## Input records:
+ + +

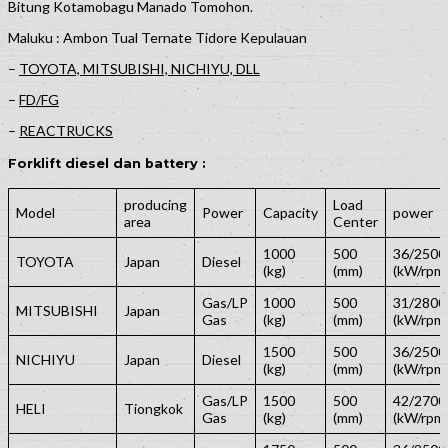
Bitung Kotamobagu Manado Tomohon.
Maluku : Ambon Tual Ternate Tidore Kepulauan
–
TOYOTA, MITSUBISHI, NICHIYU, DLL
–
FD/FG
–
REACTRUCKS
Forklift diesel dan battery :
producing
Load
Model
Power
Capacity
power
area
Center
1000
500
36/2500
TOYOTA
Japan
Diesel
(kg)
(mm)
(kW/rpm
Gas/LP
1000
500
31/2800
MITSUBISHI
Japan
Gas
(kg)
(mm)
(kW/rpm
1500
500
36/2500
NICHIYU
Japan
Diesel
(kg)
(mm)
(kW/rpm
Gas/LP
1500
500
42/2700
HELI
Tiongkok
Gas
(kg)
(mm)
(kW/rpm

+ + +

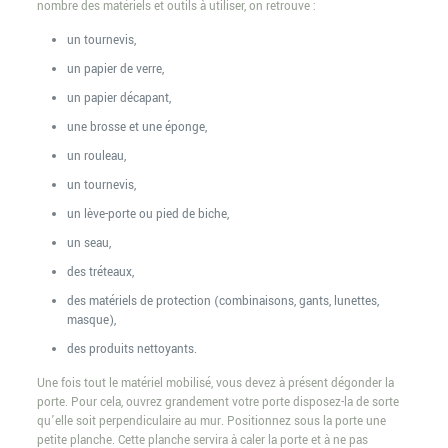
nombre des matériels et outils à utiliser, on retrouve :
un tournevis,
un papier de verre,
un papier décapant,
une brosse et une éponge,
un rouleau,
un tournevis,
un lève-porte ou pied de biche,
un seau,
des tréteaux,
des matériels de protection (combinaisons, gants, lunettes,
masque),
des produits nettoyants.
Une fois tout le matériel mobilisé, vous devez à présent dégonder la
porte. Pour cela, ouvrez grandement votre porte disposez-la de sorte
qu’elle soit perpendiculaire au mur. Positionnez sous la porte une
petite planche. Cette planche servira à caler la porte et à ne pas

+ + +

## Brief:
Report each line of the listing above that uses the word "NICHIYU".

## Written response:
TOYOTA, MITSUBISHI, NICHIYU, DLL
NICHIYU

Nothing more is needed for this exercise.